Problem to solve:
Whenever the string "Phuket" appears in a line below, please copy the line out.

Dataset entries:
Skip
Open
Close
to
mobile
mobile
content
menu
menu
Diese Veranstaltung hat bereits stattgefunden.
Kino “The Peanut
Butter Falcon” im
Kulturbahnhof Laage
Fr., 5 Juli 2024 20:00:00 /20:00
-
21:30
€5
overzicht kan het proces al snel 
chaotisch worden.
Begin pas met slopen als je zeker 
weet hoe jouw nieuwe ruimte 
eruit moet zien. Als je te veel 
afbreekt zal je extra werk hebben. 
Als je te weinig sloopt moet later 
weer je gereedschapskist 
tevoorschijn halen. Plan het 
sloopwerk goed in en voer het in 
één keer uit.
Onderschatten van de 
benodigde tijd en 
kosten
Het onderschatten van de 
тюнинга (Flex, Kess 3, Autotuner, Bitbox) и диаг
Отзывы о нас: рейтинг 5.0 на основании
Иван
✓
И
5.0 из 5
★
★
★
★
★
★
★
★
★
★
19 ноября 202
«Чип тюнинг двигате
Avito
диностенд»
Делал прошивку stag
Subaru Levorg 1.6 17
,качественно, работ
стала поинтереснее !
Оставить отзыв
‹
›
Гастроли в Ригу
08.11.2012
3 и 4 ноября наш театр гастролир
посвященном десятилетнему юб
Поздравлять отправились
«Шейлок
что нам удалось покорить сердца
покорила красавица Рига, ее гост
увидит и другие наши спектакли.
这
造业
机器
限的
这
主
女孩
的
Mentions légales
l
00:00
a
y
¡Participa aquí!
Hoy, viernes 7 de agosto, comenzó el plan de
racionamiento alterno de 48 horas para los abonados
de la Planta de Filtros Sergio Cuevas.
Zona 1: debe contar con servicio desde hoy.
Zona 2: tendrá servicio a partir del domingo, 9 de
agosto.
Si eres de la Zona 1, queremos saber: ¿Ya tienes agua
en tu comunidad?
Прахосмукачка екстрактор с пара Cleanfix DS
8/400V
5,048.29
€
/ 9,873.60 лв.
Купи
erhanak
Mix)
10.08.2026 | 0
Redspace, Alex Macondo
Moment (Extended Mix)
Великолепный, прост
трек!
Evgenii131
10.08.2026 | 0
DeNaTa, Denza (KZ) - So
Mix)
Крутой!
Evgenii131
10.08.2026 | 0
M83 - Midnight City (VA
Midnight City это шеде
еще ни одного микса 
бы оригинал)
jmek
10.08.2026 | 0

...

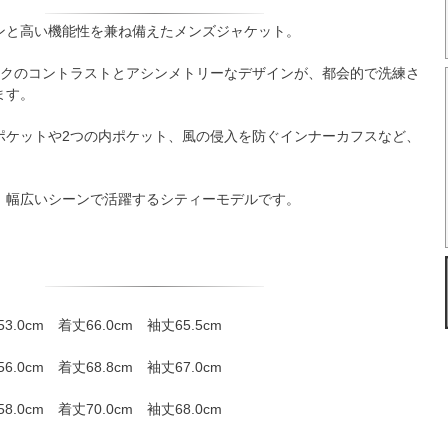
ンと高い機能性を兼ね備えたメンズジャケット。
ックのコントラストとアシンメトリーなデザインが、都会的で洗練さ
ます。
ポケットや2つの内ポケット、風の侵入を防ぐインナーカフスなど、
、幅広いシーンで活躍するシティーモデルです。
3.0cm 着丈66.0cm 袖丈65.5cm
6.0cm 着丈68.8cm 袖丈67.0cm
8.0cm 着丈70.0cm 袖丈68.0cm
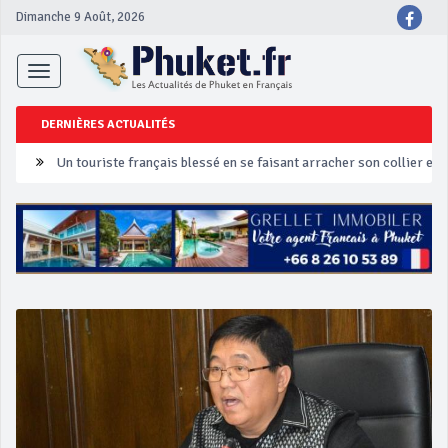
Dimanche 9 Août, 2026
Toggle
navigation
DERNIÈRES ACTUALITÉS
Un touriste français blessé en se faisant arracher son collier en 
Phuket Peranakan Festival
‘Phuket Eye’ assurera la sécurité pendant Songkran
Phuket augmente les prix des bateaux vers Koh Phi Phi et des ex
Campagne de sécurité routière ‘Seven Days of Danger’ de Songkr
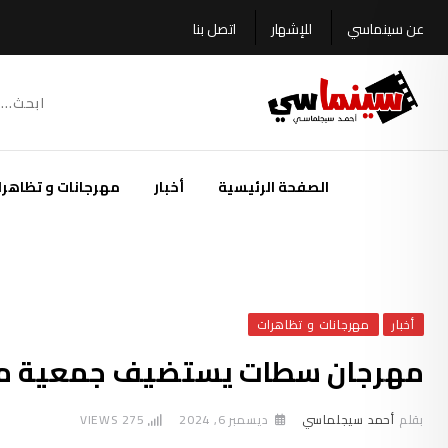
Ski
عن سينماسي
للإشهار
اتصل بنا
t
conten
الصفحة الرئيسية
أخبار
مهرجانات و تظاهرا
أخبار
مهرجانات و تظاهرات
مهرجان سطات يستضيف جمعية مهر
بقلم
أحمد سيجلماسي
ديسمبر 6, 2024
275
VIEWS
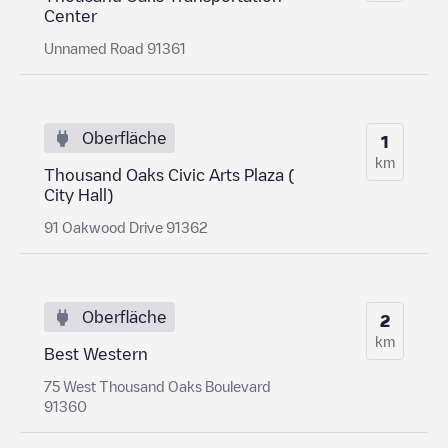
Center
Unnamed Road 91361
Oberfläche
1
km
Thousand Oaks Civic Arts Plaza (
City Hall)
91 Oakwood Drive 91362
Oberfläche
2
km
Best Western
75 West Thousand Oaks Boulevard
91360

Exercise response:
Phuket Peranakan Festival
‘Phuket Eye’ assurera la sécurité pendant Songkran
Phuket augmente les prix des bateaux vers Koh Phi Phi et des ex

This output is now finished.